Data excerpts:

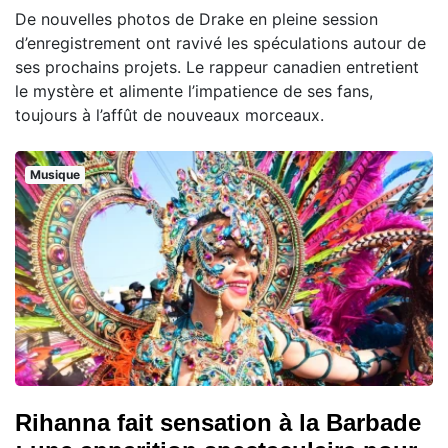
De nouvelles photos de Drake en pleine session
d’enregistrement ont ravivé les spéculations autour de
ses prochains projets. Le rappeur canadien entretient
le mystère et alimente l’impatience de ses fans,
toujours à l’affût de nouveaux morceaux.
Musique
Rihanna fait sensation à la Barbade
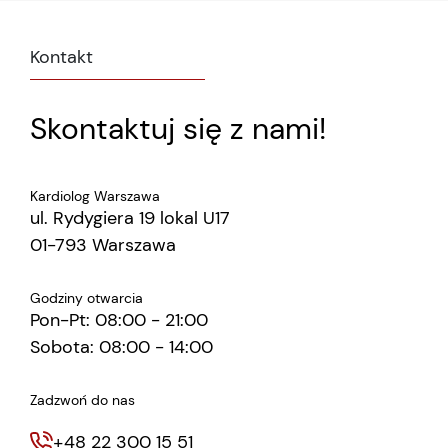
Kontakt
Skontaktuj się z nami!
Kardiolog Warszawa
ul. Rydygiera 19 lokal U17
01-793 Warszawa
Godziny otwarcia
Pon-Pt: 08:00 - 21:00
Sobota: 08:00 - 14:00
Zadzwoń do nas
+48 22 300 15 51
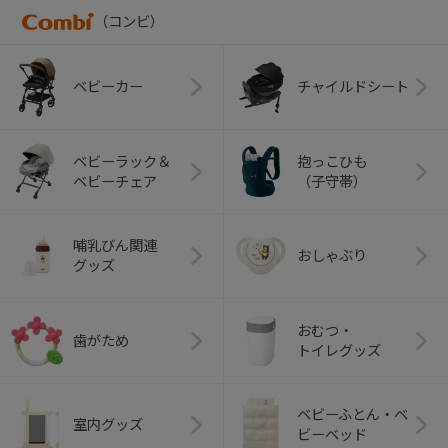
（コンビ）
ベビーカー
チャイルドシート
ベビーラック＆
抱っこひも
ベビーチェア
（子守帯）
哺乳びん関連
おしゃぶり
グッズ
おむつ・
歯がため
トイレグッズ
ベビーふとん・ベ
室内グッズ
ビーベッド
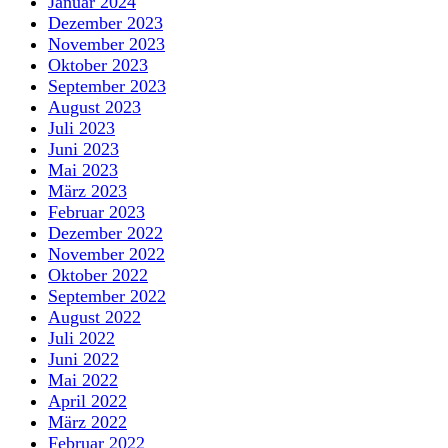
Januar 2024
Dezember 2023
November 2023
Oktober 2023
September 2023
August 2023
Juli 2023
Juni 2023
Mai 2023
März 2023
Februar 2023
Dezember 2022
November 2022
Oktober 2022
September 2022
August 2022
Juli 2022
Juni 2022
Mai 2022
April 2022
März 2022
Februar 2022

...

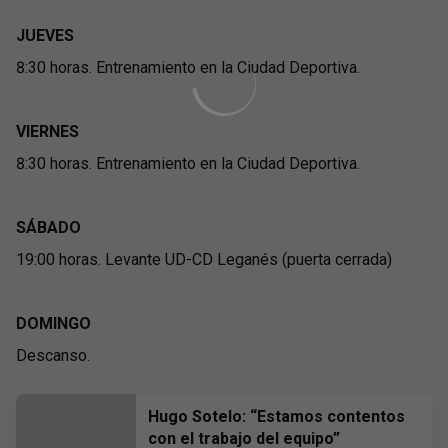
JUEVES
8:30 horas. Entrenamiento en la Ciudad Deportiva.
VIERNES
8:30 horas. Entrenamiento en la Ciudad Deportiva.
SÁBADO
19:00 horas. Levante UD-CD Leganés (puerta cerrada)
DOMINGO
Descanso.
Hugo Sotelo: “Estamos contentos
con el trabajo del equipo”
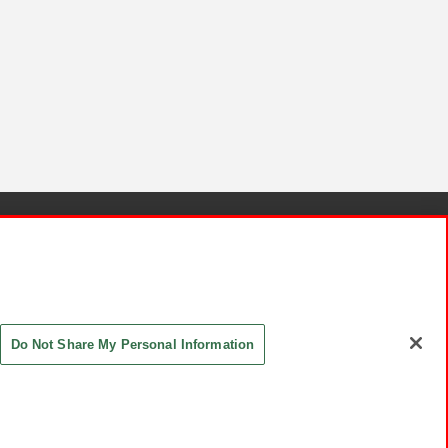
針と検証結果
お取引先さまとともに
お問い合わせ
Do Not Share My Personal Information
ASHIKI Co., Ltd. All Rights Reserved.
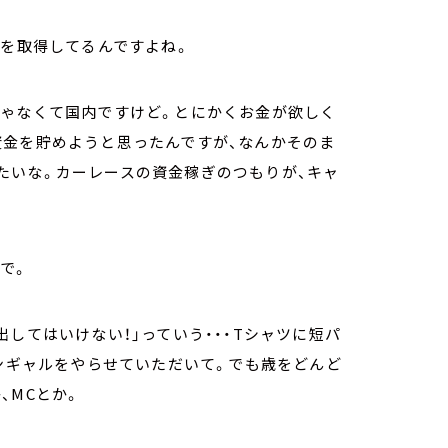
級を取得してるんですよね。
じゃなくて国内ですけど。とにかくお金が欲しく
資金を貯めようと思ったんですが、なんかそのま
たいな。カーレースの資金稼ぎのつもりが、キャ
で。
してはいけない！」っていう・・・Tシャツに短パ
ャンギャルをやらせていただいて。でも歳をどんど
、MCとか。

- _Exercise prompt_
From the data above, pick out each line containing "Warszawa" and copy it.

- _Task output_
Kardiolog Warszawa
01-793 Warszawa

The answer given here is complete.